Methodologic limitations of case–control studies include the potential for selection, information, and overmatching biases. Selection bias was not evident in our study compared with U.S. population–based data on the prevalence of smoking and drinking around the time of pregnancy. The Centers for Disease Control and Prevention's (CDC) Pregnancy Risk Assessment Monitoring System estimated that between 2000 and 2008, 23% of women nationwide smoked during the 3 months before pregnancy (28), similar to the 22.1% prevalence of smoking among controls within the year before pregnancy in our study. Data from the Behavioral Risk Factor Surveillance System in 2010 found that 7.6% of pregnant women reported alcohol use in the past 30 days (29), which is also similar to the control mothers in our study in which 7.9% reported drinking during pregnancy. However, we note that evidence for selection bias was detected in a sensitivity analysis of birth certificate demographic data from nonparticipating eligible control mothers; participants were significantly older, more White, and had higher education levels than nonparticipants (data not shown). Although we did not obtain information on smoking status of nonparticipants, the prevalence of smoking has been reported to be lower among older and more educated moms (30). This would not be a likely explanation for our failure to find evidence for a positive association between maternal smoking on hepatoblastoma in the offspring, as the effect of higher participation by nonsmoking mothers would be to bias the ORs away from the null.

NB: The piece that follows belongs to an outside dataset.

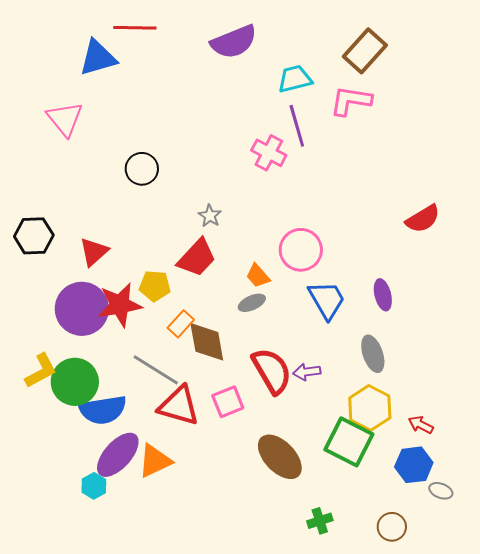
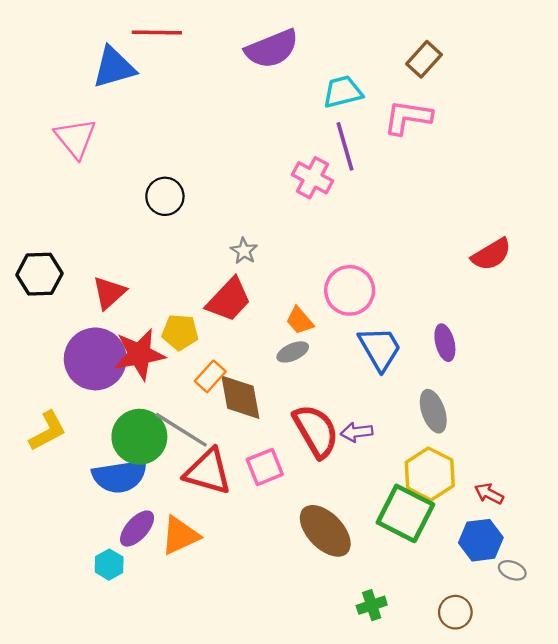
brown rectangle: (365, 51) -> (424, 59), size x0.7
green circle: (75, 382) -> (139, 437), moved
purple ellipse: (118, 455) -> (137, 529), size x0.7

Case–control studies are also prone to information biases including reporting bias, particularly nondisclosure and recall bias. Nondisclosure of smoking among pregnant women has been reported to be high in the United States (31). The effect of nondifferential nondisclosure of smoking during the peri-gestational period by both cases and controls would tend to bias results toward the null. This could explain why the U.K studies found positive associations between parental smoking and hepatoblastoma, whereas ours and the other North American study that collected data by interview did not. In addition, recall bias could have influenced our results if case mothers reported very trivial amounts of smoking and drinking during the pregnancy with the index child compared with control mothers. Although either source of reporting bias may be present in our results, it is not possible to detect this type of bias with our study design.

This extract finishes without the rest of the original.